Problem to solve: Output each entry verbatim and exclude every picture from it.

Start of Block

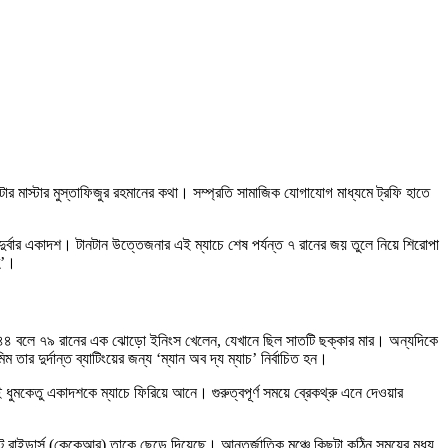
 মাস্টার মুস্তাফিজুর রহমানের কথা। সম্প্রতি সামাজিক যোগাযোগ মাধ্যমে ট্রফি হাতে
 দুর্বার একাদশ। টানটান উত্তেজনার এই ম্যাচে শেষ পর্যন্ত ৭ রানের জয় তুলে নিয়ে শিরোপা
হ’।
ন ৪৪ বলে ৭৯ রানের এক ঝোড়ো ইনিংস খেলেন, যেখানে ছিল সাতটি ছক্কার মার। অন্যদিকে
দুর্দান্ত ব্যাটিংয়ের জন্য ‘ম্যান অব দ্য ম্যাচ’ নির্বাচিত হন।
ধুমকেতু একাদশকে ম্যাচে ফিরিয়ে আনে। গুরুত্বপূর্ণ সময়ে ব্রেকথ্রু এনে দেওয়ার
রাইডার্স (কেকেআর) তাকে ছেড়ে দিয়েছে। আন্তর্জাতিক মঞ্চে কিছুটা কঠিন সময়ের মধ্য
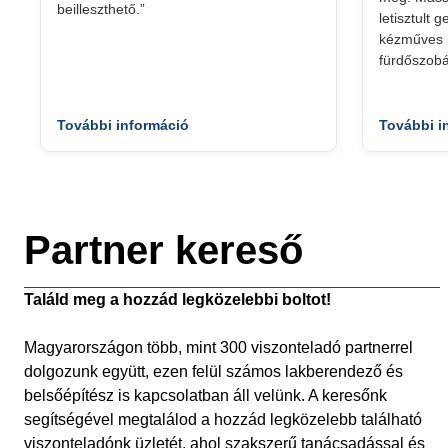
beilleszthető.”
letisztult 
kézműves k
fürdőszobá
További információ
További i
Partner kereső
Találd meg a hozzád legközelebbi boltot!
Magyarországon több, mint 300 viszonteladó partnerrel
dolgozunk együtt, ezen felül számos lakberendező és
belsőépítész is kapcsolatban áll velünk. A keresőnk
segítségével megtalálod a hozzád legközelebb található
viszonteladónk üzletét, ahol szakszerű tanácsadással és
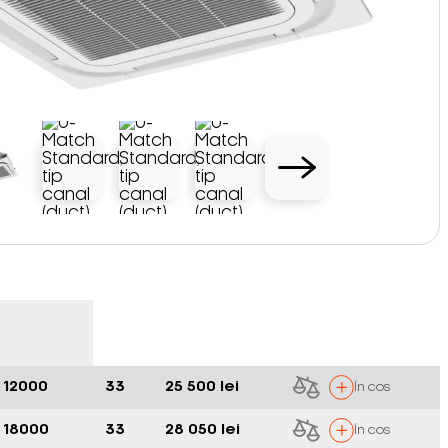
12000
33
25 500 lei
În cos
18000
33
28 050 lei
În cos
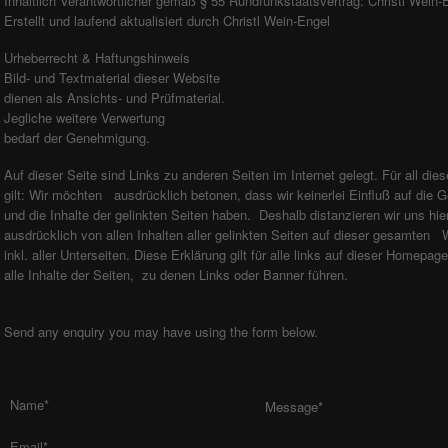
Inhaltlich Verantwortlicher gemäß § 55 Rundfunkstaatsvertrag: Christl Wein-
Erstellt und laufend aktualisiert durch Christl Wein-Engel
Urheberrecht & Haftungshinweis
Bild- und Textmaterial dieser Website
dienen als Ansichts- und Prüfmaterial.
Jegliche weitere Verwertung
bedarf der Genehmigung.
Auf dieser Seite sind Links zu anderen Seiten im Internet gelegt. Für all die
gilt: Wir möchten ausdrücklich betonen, dass wir keinerlei Einfluß auf die G
und die Inhalte der gelinkten Seiten haben. Deshalb distanzieren wir uns hie
ausdrücklich von allen Inhalten aller gelinkten Seiten auf dieser gesamten 
inkl. aller Unterseiten. Diese Erklärung gilt für alle links auf dieser Homepage
alle Inhalte der Seiten, zu denen Links oder Banner führen.
Send any enquiry you may have using the form below.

End of Block

Answer to this exercise:
 মাস্টার মুস্তাফিজুর রহমানের কথা। সম্প্রতি সামাজিক যোগাযোগ মাধ্যমে ট্রফি হাতে
 দুর্বার একাদশ। টানটান উত্তেজনার এই ম্যাচে শেষ পর্যন্ত ৭ রানের জয় তুলে নিয়ে শিরোপা
হ’।
ন ৪৪ বলে ৭৯ রানের এক ঝোড়ো ইনিংস খেলেন, যেখানে ছিল সাতটি ছক্কার মার। অন্যদিকে
দুর্দান্ত ব্যাটিংয়ের জন্য ‘ম্যান অব দ্য ম্যাচ’ নির্বাচিত হন।
ধুমকেতু একাদশকে ম্যাচে ফিরিয়ে আনে। গুরুত্বপূর্ণ সময়ে ব্রেকথ্রু এনে দেওয়ার
রাইডার্স (কেকেআর) তাকে ছেড়ে দিয়েছে। আন্তর্জাতিক মঞ্চে কিছুটা কঠিন সময়ের মধ্য
beilleszthető.”
letisztult 
kézműves k
fürdőszobá
További információ
További i
Partner kereső
Találd meg a hozzád legközelebbi boltot!
Magyarországon több, mint 300 viszonteladó partnerrel
dolgozunk együtt, ezen felül számos lakberendező és
belsőépítész is kapcsolatban áll velünk. A keresőnk
segítségével megtalálod a hozzád legközelebb található
viszonteladónk üzletét, ahol szakszerű tanácsadással és
12000
33
25 500 lei
În cos
18000
33
28 050 lei
În cos
Inhaltlich Verantwortlicher gemäß § 55 Rundfunkstaatsvertrag: Christl Wein-
Erstellt und laufend aktualisiert durch Christl Wein-Engel
Urheberrecht & Haftungshinweis
Bild- und Textmaterial dieser Website
dienen als Ansichts- und Prüfmaterial.
Jegliche weitere Verwertung
bedarf der Genehmigung.
Auf dieser Seite sind Links zu anderen Seiten im Internet gelegt. Für all die
gilt: Wir möchten ausdrücklich betonen, dass wir keinerlei Einfluß auf die G
und die Inhalte der gelinkten Seiten haben. Deshalb distanzieren wir uns hie
ausdrücklich von allen Inhalten aller gelinkten Seiten auf dieser gesamten 
inkl. aller Unterseiten. Diese Erklärung gilt für alle links auf dieser Homepage
alle Inhalte der Seiten, zu denen Links oder Banner führen.
Send any enquiry you may have using the form below.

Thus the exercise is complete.